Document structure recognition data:

+-------+

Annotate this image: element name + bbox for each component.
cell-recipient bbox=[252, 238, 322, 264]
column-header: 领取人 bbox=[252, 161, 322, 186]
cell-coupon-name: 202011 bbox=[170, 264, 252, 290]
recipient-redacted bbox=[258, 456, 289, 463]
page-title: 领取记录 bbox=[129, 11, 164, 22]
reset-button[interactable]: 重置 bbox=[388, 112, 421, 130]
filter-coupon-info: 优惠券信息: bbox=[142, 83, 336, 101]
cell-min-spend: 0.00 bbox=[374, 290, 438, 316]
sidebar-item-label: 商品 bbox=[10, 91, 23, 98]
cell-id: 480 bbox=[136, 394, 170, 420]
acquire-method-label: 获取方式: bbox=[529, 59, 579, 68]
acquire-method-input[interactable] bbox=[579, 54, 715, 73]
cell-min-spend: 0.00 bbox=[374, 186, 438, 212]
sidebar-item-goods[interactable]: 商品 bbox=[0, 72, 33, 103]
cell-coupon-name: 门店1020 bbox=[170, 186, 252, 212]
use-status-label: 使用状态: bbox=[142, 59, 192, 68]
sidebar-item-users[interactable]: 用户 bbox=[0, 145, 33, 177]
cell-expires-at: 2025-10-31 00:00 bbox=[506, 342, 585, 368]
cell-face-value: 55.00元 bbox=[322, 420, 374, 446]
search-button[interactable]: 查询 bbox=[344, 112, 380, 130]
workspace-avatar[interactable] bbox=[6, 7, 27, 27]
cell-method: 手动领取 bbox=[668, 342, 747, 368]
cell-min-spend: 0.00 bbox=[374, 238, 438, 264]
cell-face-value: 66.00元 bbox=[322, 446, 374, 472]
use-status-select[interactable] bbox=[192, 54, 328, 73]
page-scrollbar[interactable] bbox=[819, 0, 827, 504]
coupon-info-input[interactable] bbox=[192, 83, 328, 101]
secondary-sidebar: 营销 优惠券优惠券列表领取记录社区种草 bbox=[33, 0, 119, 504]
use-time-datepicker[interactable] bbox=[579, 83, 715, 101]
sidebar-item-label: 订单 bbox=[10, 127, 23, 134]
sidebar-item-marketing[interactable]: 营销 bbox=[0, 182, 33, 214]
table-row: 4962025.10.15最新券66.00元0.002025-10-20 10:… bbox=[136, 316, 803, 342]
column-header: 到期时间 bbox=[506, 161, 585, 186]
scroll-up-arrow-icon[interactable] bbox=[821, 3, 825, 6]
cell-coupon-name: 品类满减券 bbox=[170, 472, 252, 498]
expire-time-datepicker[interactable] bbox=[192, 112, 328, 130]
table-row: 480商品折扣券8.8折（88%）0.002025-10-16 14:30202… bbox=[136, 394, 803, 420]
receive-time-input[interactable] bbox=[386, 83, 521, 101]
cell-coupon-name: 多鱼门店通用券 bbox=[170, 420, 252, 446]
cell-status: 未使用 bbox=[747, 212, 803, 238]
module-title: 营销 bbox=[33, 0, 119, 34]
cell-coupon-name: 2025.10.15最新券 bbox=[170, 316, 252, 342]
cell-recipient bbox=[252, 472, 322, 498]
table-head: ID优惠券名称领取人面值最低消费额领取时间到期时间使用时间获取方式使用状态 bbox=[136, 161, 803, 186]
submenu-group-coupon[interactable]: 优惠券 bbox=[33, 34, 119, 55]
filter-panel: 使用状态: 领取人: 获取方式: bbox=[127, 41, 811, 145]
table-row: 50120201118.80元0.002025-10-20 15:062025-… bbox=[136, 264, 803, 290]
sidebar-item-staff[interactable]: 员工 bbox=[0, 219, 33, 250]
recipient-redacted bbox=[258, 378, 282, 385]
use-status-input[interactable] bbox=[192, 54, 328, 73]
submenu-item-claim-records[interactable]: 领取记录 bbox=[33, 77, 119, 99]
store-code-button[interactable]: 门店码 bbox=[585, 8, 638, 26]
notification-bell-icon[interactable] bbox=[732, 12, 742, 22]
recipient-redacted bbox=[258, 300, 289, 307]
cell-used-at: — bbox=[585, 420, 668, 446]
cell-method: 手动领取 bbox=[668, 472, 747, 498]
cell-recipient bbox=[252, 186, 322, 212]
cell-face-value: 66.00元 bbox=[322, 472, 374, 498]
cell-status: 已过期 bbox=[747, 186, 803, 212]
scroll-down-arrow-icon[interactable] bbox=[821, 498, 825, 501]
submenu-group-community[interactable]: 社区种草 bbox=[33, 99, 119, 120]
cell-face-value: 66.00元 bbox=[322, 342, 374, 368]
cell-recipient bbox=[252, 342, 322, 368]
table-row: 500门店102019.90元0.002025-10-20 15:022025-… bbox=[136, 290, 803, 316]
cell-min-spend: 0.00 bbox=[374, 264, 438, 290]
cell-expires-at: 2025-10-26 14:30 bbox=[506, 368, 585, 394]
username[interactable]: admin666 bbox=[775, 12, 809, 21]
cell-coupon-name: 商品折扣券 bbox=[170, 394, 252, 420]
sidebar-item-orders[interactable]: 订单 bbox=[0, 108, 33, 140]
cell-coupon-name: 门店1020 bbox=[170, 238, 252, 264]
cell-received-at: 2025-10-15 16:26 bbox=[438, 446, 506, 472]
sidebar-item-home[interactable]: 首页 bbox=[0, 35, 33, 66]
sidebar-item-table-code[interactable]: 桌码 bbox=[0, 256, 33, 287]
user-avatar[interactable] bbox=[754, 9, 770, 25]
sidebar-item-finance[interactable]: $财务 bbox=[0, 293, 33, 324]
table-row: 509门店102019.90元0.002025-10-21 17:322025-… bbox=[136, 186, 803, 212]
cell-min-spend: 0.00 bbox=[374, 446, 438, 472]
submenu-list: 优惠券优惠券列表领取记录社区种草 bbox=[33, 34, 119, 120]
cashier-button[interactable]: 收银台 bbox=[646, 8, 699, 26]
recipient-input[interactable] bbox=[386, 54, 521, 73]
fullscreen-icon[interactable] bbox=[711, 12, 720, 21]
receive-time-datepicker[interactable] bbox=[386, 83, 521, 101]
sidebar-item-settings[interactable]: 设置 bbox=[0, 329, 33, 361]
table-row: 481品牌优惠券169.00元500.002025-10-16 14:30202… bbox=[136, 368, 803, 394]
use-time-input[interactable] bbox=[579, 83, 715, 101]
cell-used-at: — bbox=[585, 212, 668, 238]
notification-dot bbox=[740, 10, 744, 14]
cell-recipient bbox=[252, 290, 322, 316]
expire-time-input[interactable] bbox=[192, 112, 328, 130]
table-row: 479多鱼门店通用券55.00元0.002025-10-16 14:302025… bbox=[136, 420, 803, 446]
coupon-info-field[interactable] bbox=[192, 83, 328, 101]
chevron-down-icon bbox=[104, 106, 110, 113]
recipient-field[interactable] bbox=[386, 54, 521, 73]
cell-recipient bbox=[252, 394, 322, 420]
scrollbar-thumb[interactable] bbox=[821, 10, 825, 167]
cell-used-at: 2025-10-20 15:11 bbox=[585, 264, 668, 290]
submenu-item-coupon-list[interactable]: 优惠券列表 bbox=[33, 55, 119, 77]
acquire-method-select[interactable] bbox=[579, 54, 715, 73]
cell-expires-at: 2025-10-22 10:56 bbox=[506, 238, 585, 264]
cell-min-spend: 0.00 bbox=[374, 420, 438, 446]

+-------+

* PROBLEM DETAILS:
Only a number is expected here: the tally of lines above that contain "title". Please write nothing more.

* SOLUTION FOR THIS PROBLEM:
2